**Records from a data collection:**
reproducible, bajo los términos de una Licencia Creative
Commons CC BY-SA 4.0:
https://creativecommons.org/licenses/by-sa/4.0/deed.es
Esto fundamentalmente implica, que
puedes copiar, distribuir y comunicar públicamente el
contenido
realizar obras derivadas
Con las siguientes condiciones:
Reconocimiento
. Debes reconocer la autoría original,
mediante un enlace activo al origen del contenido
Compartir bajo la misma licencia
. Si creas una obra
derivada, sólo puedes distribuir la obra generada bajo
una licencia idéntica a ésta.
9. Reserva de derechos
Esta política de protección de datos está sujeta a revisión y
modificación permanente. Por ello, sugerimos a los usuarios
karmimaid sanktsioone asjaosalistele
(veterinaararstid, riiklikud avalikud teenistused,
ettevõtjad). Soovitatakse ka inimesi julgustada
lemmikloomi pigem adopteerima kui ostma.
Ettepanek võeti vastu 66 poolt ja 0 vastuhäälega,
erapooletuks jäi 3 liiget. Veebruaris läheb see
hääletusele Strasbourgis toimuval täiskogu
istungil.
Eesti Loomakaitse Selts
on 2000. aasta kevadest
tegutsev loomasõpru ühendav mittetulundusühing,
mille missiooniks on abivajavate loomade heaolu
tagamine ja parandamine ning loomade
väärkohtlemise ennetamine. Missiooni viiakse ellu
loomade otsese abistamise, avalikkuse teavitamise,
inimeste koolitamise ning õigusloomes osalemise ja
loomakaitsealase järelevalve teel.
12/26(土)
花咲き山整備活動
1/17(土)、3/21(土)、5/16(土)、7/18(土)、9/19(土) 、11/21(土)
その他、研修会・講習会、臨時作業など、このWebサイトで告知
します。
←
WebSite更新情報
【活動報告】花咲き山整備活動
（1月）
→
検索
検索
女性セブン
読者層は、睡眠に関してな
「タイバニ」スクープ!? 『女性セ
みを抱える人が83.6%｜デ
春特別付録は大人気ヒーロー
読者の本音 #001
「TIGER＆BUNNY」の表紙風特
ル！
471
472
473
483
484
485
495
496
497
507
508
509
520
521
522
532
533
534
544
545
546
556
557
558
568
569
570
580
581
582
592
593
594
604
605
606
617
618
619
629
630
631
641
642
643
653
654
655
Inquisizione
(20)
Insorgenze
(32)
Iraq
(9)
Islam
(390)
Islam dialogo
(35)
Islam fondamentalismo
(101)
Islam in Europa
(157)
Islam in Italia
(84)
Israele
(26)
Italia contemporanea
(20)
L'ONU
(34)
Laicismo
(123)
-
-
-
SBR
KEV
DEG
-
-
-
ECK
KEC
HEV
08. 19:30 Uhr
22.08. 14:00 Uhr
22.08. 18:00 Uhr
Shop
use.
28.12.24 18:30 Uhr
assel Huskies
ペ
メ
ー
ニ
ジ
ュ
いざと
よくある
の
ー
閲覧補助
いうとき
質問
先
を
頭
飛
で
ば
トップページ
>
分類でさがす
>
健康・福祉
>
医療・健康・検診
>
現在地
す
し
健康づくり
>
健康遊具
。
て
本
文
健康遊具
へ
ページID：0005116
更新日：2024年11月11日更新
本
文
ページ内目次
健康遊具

**About this task:** In the entries above, find each line with "Islam" and list it.

**Result of the task:**
Islam
Islam dialogo
Islam fondamentalismo
Islam in Europa
Islam in Italia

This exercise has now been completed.